Yup... for the first time in quite a while... EYEHATEGOD will be playing in DENVER Dec. 6th and the Marquis... anyone else planning on going to this show? If so please get at me...


----------



## sprout (Nov 21, 2009)

I am seeing them here in LA!


----------



## Rstank (Nov 24, 2009)

I want to go.......this is bullshit!


----------



## rideitlikeyoustoleit (Nov 28, 2009)

I'm going in Portland!


----------



## menu (Nov 29, 2009)

Im actually in CO for the holidays. good to know. thanks for spreading the word.
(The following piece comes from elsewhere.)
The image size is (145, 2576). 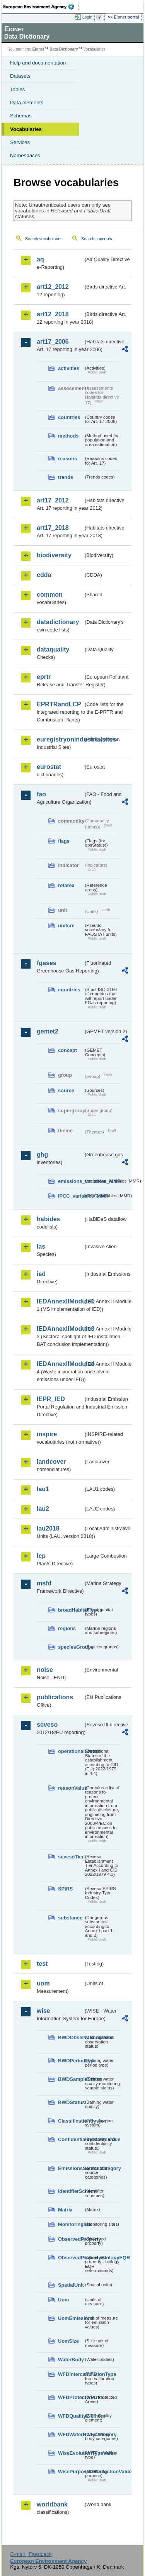 What do you see at coordinates (71, 2471) in the screenshot?
I see `WisePurposeOfCollectionValue` at bounding box center [71, 2471].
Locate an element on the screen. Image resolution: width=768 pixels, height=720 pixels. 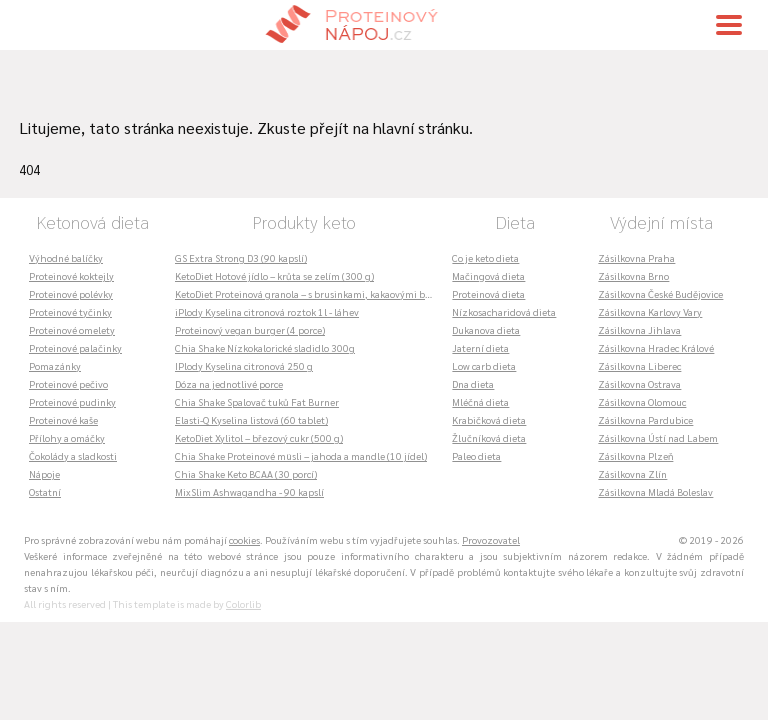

Cephalic carnage and catheter are playing too I think


----------



## severegout (Nov 30, 2009)

hey if you see me at the show come say hi!


----------



## sprout (Dec 13, 2009)

Snuck in to the show tonight. Good thing because paying 20 dollars for such a mediocre show would have really upset me.
The bands EHG played with were almost as laughable as the people who shelled out the bones to see them.


----------



## menu (Dec 13, 2009)

fuck!!!! I totally spaced this show. damn it


----------



## severegout (Dec 13, 2009)

haha yeah bands that played with EHG in Denver sucked way hard... but it was worth the $13 to see them play for 2 hours and talk about scoring/shooting dope.


----------



## menu (Dec 15, 2009)

hahaha. damn junkies.


----------



## Pizzacrust (Dec 20, 2009)

Fuck, i saw them in Seattle, SO FUCKING GOOD

im glad i was able to catch it cause i was low on money
they might never tour again
old ass motherfuckers


----------



## hg14 (Dec 22, 2009)

fuck, wish I went, to LA ta see them, oh well next time. but were the shows good ?


----------



## hg14 (Dec 22, 2009)

I've been listening to lately outlaw order mp3s. anyone else


----------